→ **RECORD EXTRACTS**
↓↓↓
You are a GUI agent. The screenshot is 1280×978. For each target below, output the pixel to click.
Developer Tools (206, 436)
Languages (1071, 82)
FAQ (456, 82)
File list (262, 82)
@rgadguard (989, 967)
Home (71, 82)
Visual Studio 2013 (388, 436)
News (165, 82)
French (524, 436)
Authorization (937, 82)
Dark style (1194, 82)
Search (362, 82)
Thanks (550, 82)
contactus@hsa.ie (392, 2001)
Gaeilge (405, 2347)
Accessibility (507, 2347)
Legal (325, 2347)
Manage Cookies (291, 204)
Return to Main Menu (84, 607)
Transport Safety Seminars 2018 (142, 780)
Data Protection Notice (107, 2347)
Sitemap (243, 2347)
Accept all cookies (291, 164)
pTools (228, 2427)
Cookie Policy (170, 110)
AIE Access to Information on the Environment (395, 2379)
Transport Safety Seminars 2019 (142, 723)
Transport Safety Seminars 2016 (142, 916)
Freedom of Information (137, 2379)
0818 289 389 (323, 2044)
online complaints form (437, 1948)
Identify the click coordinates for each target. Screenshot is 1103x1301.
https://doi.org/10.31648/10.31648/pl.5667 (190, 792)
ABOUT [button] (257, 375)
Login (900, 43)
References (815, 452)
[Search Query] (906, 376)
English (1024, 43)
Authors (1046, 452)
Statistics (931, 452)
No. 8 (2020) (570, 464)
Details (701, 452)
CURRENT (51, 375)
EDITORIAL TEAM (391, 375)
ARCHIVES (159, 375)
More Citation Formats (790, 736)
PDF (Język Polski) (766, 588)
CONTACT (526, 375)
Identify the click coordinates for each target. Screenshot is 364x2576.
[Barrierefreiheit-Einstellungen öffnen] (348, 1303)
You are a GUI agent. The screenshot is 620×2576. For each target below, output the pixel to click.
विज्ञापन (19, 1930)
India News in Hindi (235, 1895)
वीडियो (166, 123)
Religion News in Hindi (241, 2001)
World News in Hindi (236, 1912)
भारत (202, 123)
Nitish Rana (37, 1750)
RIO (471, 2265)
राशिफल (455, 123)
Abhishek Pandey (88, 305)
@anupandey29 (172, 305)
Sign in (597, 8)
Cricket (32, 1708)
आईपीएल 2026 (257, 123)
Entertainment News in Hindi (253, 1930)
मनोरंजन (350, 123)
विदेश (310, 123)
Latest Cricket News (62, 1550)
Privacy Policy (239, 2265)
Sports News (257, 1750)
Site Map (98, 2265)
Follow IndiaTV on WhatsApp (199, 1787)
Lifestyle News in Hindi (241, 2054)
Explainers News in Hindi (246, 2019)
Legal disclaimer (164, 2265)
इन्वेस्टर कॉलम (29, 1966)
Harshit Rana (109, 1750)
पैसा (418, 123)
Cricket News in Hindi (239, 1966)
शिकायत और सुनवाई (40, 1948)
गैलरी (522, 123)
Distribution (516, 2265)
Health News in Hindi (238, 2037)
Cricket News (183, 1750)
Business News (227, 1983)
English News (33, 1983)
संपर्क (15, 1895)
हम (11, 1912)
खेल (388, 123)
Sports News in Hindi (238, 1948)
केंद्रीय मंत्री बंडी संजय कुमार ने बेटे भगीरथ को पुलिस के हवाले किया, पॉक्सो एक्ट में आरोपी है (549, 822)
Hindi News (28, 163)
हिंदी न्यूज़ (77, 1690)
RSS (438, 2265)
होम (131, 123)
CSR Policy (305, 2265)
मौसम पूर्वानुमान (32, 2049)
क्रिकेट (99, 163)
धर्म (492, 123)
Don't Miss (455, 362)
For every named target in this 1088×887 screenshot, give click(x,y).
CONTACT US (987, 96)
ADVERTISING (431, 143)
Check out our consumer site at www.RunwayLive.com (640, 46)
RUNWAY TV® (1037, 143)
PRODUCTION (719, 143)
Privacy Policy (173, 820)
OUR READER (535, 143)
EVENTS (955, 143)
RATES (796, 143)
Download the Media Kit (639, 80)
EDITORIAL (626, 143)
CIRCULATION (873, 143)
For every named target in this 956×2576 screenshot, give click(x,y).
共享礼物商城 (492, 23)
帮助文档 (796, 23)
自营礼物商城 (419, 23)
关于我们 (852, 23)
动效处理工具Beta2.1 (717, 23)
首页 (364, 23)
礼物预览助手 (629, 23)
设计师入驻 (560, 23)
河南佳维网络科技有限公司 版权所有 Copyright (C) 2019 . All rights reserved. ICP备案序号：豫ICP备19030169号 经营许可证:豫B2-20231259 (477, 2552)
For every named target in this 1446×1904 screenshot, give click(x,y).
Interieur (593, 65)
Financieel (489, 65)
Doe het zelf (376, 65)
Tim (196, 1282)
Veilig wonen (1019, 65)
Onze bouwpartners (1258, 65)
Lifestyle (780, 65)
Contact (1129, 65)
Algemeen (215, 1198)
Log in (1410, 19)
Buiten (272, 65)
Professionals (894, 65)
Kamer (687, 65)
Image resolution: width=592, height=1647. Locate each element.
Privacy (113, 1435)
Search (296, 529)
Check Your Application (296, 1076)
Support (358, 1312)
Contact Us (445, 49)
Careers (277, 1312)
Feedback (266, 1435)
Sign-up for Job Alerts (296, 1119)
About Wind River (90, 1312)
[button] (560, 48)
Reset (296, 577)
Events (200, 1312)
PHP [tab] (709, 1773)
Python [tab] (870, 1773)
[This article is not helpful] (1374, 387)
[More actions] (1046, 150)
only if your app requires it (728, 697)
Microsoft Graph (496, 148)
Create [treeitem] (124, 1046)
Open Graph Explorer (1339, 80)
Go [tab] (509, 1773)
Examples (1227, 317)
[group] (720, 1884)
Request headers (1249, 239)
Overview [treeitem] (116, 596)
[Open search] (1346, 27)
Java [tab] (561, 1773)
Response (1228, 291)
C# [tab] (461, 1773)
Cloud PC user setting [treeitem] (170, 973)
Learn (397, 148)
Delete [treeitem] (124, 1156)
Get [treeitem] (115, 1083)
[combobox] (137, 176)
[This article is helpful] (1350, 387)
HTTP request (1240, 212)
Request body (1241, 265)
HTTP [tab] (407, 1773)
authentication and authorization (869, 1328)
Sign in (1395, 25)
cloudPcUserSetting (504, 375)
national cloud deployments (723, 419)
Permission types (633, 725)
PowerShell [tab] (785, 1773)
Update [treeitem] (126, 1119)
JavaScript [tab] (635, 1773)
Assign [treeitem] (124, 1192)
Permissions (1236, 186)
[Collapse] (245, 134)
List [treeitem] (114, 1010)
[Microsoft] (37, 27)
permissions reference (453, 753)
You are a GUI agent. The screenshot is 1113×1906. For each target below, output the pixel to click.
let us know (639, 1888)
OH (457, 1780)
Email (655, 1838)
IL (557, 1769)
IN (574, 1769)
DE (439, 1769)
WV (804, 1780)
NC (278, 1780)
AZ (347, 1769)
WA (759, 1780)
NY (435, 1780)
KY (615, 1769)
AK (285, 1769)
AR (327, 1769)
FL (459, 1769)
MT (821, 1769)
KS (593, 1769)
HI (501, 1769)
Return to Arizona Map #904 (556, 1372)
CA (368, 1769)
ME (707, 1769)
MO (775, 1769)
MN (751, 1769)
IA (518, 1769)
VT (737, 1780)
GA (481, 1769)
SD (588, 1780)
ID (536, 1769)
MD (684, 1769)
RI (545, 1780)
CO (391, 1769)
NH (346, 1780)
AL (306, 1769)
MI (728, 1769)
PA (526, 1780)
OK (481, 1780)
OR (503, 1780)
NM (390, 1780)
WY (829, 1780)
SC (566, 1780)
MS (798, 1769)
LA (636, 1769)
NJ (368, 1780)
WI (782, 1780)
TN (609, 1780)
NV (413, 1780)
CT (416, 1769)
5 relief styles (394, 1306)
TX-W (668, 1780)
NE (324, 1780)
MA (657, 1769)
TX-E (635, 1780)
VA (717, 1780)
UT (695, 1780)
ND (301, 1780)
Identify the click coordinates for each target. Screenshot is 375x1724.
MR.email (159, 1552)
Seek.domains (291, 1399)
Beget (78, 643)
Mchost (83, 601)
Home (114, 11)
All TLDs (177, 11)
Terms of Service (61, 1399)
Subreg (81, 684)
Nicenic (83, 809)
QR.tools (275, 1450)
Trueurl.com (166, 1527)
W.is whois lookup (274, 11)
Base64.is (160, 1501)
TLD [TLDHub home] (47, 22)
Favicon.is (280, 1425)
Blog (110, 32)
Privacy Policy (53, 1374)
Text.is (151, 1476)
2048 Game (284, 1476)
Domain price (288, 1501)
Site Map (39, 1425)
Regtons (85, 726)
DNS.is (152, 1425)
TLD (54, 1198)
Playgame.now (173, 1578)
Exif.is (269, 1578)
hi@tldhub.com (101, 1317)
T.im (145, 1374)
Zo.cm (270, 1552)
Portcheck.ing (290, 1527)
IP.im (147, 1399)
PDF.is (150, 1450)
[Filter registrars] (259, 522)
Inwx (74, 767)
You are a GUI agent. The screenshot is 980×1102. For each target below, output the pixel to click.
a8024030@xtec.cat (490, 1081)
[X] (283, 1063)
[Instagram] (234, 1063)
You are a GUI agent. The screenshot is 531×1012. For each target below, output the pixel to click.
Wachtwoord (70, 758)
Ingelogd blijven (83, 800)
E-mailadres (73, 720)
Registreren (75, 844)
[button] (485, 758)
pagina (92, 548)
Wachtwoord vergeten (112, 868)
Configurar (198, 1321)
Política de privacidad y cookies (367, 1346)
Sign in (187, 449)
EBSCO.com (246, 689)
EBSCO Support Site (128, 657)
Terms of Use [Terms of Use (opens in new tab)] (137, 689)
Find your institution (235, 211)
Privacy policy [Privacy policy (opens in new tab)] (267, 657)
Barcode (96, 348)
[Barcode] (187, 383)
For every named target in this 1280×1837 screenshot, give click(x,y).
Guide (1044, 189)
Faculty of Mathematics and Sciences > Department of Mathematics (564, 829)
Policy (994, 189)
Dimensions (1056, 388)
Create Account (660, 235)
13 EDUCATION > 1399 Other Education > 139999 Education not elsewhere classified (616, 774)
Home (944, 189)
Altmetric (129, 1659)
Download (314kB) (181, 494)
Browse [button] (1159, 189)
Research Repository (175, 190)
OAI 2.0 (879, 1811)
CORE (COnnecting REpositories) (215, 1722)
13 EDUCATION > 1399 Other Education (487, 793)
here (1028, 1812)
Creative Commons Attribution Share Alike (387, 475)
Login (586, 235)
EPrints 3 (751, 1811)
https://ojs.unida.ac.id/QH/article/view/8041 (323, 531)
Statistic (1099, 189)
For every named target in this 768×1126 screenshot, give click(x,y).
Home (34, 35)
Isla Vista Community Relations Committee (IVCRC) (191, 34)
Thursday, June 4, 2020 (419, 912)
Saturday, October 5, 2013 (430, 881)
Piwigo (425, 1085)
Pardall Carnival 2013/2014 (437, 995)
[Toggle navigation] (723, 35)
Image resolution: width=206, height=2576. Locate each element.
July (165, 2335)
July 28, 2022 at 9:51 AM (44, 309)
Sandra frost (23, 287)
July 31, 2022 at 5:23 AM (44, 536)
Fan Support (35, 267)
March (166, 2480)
↑↑↑
→ **PROBLEM STATEMENT**
Everything from the line containing "AR (327, 1769)" through the line containing "TN (609, 1780)" in the material above should be retyped exactly, both ends included, and nothing more.

→ **OUTPUT**
AR (327, 1769)
FL (459, 1769)
MT (821, 1769)
KS (593, 1769)
HI (501, 1769)
Return to Arizona Map #904 (556, 1372)
CA (368, 1769)
ME (707, 1769)
MO (775, 1769)
MN (751, 1769)
IA (518, 1769)
VT (737, 1780)
GA (481, 1769)
SD (588, 1780)
ID (536, 1769)
MD (684, 1769)
RI (545, 1780)
CO (391, 1769)
NH (346, 1780)
AL (306, 1769)
MI (728, 1769)
PA (526, 1780)
OK (481, 1780)
OR (503, 1780)
NM (390, 1780)
WY (829, 1780)
SC (566, 1780)
MS (798, 1769)
LA (636, 1769)
NJ (368, 1780)
WI (782, 1780)
TN (609, 1780)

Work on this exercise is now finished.